Persistent rains have been pounding the Southeast, and a week ago, the Pearl River in Jackson, Mississippi, spilled over its banks, submerging a dozen city blocks in several feet of water.
The river had crested at 36.7 feet—its third-highest level on record. Yet the damage to homes could have been much worse, according to Hinds County Emergency Management Director Ricky Moore. In a survey conducted a few days ago, the county found that hundreds fewer homes had been impacted compared to the last big flood, he said.
The unlikely hero of this story is the Ross R. Barnett Reservoir just north of town. Before the flooding, the waters in the reservoir were far below their peak capacity. That’s because the city had opened up the dam weeks earlier to let water flow out in an effort to clear an invasive plant.
The result was that when storms stalled over the county and dropped unexpectedly large amounts of rain, the engineers had space in the lake basin to “store” tens of thousands of cubic meters of water. Eventually the basin filled and more water had to be released, but the delay was long enough for some residents to evacuate with all their possessions and for others to avoid flood damage altogether.
Due to warming temperatures, communities across the world are increasingly finding that previously unimaginable flooding and fire are the new normal. England and Wales are currently also experiencing record precipitation. In fact, some areas of the U.K. received a month’s worth of rain in just one day.
The result is that in many places infrastructure like the Barnett reservoir, which was built in the 1960s and not intended for flood mitigation, now has a critical role to play in holding back cresting waters. Local authorities are finding themselves playing a more active role in water management.
“We are seeing this across the country,” says Harriet Festing, co-founder and executive director of the Anthropocene Alliance, a nonprofit group that organizes grassroots communities most impacted by flooding. “In cities like Chicago and Detroit, it is people’s basements that are serving this purpose of taking up overflow waters. In other places, it is the local reservoir.”

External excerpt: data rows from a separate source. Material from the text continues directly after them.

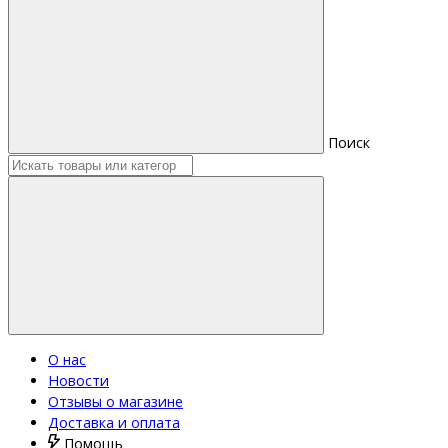
Поиск
О нас
Новости
Отзывы о магазине
Доставка и оплата
Помощь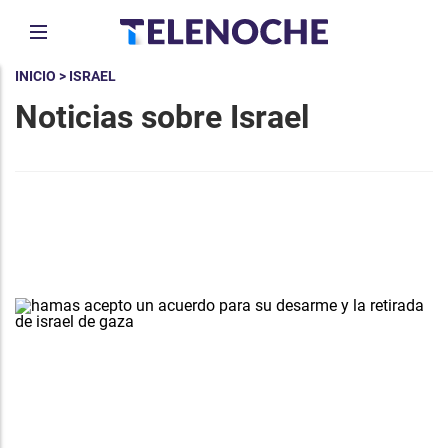
INICIO
> ISRAEL
Noticias sobre Israel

However, the aging infrastructure is often fragile and imprecise. Moreover, Festing says that unlike in Jackson, many decisions on whether or not to use local infrastructure in flood mitigation comes with winners and losers. Controlling flood waters through local dams and reservoirs has been controversial.
People who live lakeside often don’t like to see the water lowered by their vacation properties. And then there is the risk that if local authorities hold flood water too long, the water will either back up and flood properties upstream or surge forward and overcome the dam—causing a worse flood.

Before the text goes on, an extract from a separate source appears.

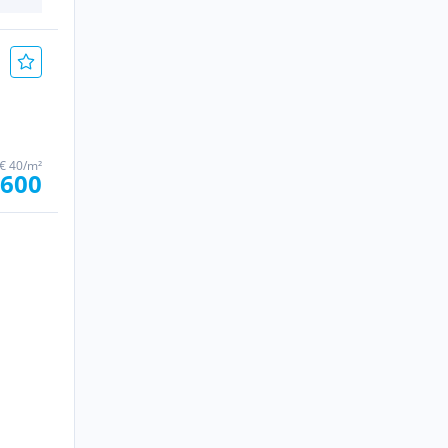
€ 40/m²
 600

Outside of Houston, there have been big battles around Lake Conroe. Those downstream want seasonal lowering of the lake for flood protection. But people who live on the lakeshore want to keep water levels high to protect their property values. They are not as susceptible to flooding because their homes are on higher ground.

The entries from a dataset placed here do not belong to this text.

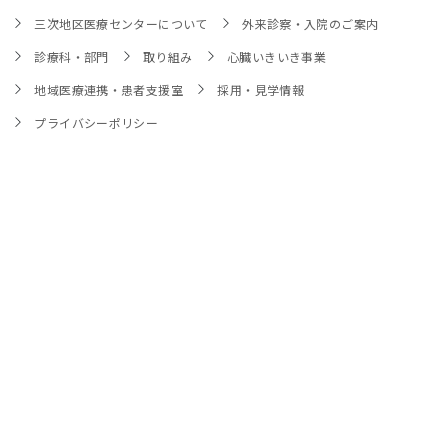
三次地区医療センターについて
外来診察・入院のご案内
診療科・部門
取り組み
心臓いきいき事業
地域医療連携・患者支援室
採用・見学情報
プライバシーポリシー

Senator Jim Inhofe, a Republican from Oklahoma, added an amendment to a recently passed law that limits the Grand River Dam Authority’s ability to consider the impact of raising lake levels on upstream residents. Those residents have argued that high levels in Grand Lake cause water to backup and flood their homes— sometimes catastrophically. However, Inhofe has a summer home on the lake and a yacht that requires deep water.
“We are pitting resident against resident,” Festing says. “Instead of we should be standing back and saying we have much bigger problem and come up with a plan for how to mobilize the infrastructure we have in an organized and fair way.”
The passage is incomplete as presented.